Petra - I've never tried brass rubbing myself but my husband used to do it when he was a student in the late 1960s.

Pam said...

This was fascinating Rowan. It is a first time visit here for me and very enjoyable. I love the sense of history in England.I hope I can speak for my fellow Aussies by saying we feel an item is old if it is from the 18oo's, our settlement history being so young. When I travel overseas I have a sense of wonder touching something that was made or constructed in very early centuries.I would indeed, enjoy seeing the many fascinating things you have shown- you have taken me there with this. Thank you.

Ragged Roses said...

You are so right Rowan, you never know what delights are hidden in an old English church.

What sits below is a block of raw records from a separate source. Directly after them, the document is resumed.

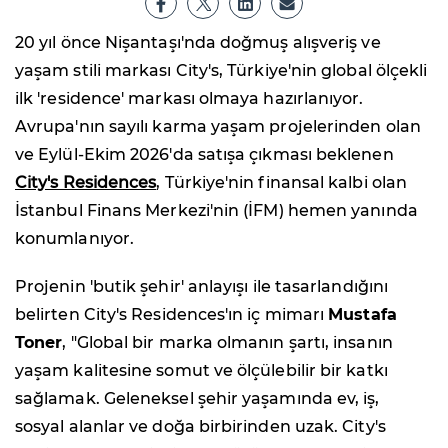
20 yıl önce Nişantaşı'nda doğmuş alışveriş ve
yaşam stili markası City's, Türkiye'nin global ölçekli
ilk 'residence' markası olmaya hazırlanıyor.
Avrupa'nın sayılı karma yaşam projelerinden olan
ve Eylül-Ekim 2026'da satışa çıkması beklenen
City's Residences
, Türkiye'nin finansal kalbi olan
İstanbul Finans Merkezi'nin (İFM) hemen yanında
konumlanıyor.
Projenin 'butik şehir' anlayışı ile tasarlandığını
belirten City's Residences'ın iç mimarı
Mustafa
Toner
, "Global bir marka olmanın şartı, insanın
yaşam kalitesine somut ve ölçülebilir bir katkı
sağlamak. Geleneksel şehir yaşamında ev, iş,
sosyal alanlar ve doğa birbirinden uzak. City's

We have stumbled across so many beautiful buildings by just wandering round villages, lovely. Thanks for the photos.
Have a wonderful Easter
Kimx

Bovey Belle said...

Another wonderful post Rowan. The Suffolk churches are wonderful. When I was younger I poo-poohed the idea of looking round churches. That was for boring old f*rts I thought. I have recently become one of those boring old f*rts!!!

Les Elmer said...

Hi Rowan. I stumbled onto your wonderful web page by idly typing in Suffolk Summer.. I've had the book years (it was my Grandad's who was born there), and in fact I want to be buried there (in the churchyard of All Saints at Great Ashfield, E of Bury). My Great Grandparents; Gt Gt Grandparents and many other Gt Uncles and Aunts already lie there. We've been very fortunate to have been back to Suffolk for a wonderful week in Jan 2008 (all 5 of our family all the way from New Zealand), and then my wife, youngest dau and I spent another lovely 3 weeks there in April last year. I have a Elmer family genea;logical page at http://www.genealogy.com/genealogy/users/e/l/m/Les-A-Elmer/?Welcome=1011690830 where I try to share my deep love of the county with any visitors. Regards, Les Elmer, Auckland, NZ

Chris Cullen said...

Excellent blog - just found it.
I live in Chelsworth, next to the church and it's my cat in the photo.
John Appleby (writer of Suffolk Summer) knew my great-grandfather well (he dedicated to book to him).